SERANG – Forum Koordinasi Pencegahan Terorisme (FKPT) Provinsi Banten menggelar Diseminasi ‘Pedoman Peliputan Terorisme dan Peningkatan Profesionalisme Media Massa Pers Dalam Meliput Isu-isu Terorisme,” di D’wiza Resto, Jalan Syeikh Nawawi Albantani No 20, Banjarsari Cipocok Jaya, Kota Serang, Selasa (29/11).
Salah satu narasumber diseminasi adalah Iwan Setiawan. Iwan adalah salah satu kroban bom di Kedutaan Besar Australia, kawasan Kuningan, Jakarta Selatan, 9 September 2004 silam.
Iwan dihadirkan oleh FKPT untuk berbagi kisah dengan peserta desiminasi.
“Awalnya saya melintas depan kedubes untuk mengantarkan istri saya check up kandungan. Tidak lama pas saya melintas tiba-tiba bom meledak, hari Kamis sekira pukul 09.45 pagi,” kata Iwan sambil terbata-bata.
Begitu bom meledak, Iwan dan istri yang berboncengan mengendarai sepeda motor langsung terpental dari motor. “Saya langsung terpental dan mata kanan saya luka berat hingga bola mata saya keluar, tapi masih menggantung. Mata saya luka terkena pecahan mobil boks. Kemudian saya lihat istri saya. Da juga amat terluka parah dari muka sampai kaki,” ungkapnya..
Karena luka yang teramat parah, akhirnya istri Iwan menghadap Illahi. “Istri saya akhirnya meninggal karena tulang belakangnya busuk,” katanya.

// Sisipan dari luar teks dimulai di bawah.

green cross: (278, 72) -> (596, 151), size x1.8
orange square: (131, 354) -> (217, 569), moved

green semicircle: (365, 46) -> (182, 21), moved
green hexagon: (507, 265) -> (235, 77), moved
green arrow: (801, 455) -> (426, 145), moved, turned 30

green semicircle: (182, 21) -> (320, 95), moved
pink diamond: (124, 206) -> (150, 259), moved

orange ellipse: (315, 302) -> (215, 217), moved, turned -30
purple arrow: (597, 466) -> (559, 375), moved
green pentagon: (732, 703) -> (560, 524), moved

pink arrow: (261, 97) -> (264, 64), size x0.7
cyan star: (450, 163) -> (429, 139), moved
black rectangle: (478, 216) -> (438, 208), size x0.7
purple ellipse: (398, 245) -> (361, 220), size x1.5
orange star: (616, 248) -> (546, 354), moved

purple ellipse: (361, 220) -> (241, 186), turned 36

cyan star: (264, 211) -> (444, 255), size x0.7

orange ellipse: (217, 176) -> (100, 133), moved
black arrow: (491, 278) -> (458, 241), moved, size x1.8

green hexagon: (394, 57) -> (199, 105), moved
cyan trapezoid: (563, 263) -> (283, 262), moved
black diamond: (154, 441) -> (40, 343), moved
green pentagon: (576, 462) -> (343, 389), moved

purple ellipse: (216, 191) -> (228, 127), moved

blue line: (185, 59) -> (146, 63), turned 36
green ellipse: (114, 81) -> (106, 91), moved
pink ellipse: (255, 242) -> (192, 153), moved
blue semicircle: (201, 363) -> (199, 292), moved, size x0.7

Setelah kejadian itu, Iwan tak menyerah dengan keadaan fisik yang sudah tidak sempurna seperti sediakala. Ia tetap bersemangat dalam menjalani kehidupan. “Sekarang saya di Brebes buka servis komputer yang saya beri nama Bombom Komputer. Saya berharap nama bom kan besar, dasyat. Saya berharap usaha sata seperti bom itu,” harapnya.
Kata Iwan, hidup itu seperti tukang dan tempat parkir. banyak motor dan mobil di area parkir. Ketika mobil itu diambil oleh pemiliknya maka itu hanyalah titipan.

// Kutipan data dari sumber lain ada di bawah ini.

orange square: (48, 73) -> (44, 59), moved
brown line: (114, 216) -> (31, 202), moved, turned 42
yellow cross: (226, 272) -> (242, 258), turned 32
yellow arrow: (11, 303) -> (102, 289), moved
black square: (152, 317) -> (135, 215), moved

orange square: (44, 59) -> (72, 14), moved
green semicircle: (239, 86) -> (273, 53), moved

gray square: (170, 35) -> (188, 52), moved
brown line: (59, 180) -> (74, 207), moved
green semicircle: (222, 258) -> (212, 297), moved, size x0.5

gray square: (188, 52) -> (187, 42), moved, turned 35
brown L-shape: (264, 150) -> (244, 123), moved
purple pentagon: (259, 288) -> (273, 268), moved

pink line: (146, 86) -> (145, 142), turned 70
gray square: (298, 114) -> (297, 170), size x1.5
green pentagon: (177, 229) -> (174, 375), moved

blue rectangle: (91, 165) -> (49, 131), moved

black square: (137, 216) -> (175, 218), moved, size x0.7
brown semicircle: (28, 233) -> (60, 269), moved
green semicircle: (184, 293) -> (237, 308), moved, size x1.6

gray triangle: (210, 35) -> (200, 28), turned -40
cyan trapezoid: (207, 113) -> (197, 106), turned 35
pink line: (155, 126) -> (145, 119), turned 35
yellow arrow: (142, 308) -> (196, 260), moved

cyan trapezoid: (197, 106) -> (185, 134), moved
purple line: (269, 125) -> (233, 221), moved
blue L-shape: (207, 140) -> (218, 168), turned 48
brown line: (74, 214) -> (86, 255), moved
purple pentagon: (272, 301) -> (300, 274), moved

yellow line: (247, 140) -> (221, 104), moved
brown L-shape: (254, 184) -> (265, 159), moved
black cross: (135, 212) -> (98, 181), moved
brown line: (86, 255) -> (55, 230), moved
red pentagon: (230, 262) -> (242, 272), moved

Pada kesempatan itu, Ketua FKPT Banten Rumiaah Kartoredjo mengatakan seminar untuk mengoordinasikan antara pemerintah, para penegak hukum TNI Polri dan insan media massa.
“Seharusnya acara ini akan dilakukan di bulan depan. Ternyata allah berkehendak lain, kondisi Banten saat ini sedang ada permasalahan teroris maka kami laksanakan hari ini,” katanya.

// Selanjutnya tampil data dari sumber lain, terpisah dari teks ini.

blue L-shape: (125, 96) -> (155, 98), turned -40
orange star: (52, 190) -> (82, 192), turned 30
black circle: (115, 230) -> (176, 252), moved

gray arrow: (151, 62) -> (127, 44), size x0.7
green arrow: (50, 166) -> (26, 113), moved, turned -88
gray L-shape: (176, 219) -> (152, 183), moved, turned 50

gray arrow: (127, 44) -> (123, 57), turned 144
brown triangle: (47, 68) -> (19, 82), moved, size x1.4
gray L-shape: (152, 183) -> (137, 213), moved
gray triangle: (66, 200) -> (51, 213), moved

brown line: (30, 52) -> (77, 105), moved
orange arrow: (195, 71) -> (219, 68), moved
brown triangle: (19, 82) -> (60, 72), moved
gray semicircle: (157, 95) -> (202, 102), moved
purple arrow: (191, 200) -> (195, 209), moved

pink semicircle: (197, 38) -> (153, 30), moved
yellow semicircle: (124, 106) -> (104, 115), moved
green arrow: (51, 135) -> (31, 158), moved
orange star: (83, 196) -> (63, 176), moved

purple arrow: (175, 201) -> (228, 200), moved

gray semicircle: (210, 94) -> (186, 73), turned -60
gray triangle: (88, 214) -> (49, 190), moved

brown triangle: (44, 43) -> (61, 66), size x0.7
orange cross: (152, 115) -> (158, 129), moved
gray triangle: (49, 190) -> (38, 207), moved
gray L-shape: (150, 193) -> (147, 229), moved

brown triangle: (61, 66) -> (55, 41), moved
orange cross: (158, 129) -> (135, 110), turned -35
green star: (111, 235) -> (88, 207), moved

Desiminasi tersebut, lanjut Rumiah, juga untuk melakukan pencegahan. Semoga tidak makin bertambah jaringan terorisme di Banten. “Agar Banten tidak lagi menjadi tempatnya produktif calon radikalis, sebagai pelaku atau perakit. Kita harus berkoordinasi dengan humas polri tni dan media. Intinya untuk melakukan pencegahan jangan sampai membuat mereka lebih hidup lagi,” ujarnya.
Ia berharap dengan adanya diseminasi tersebut dapat menjadikan Banten bersih jaringan radikalisme
“Biarlah kejadian kemarin menjadi sejarah kemarin. Dan yang akan datang akan lebih bersih lagi,” harapnya. (Wirda)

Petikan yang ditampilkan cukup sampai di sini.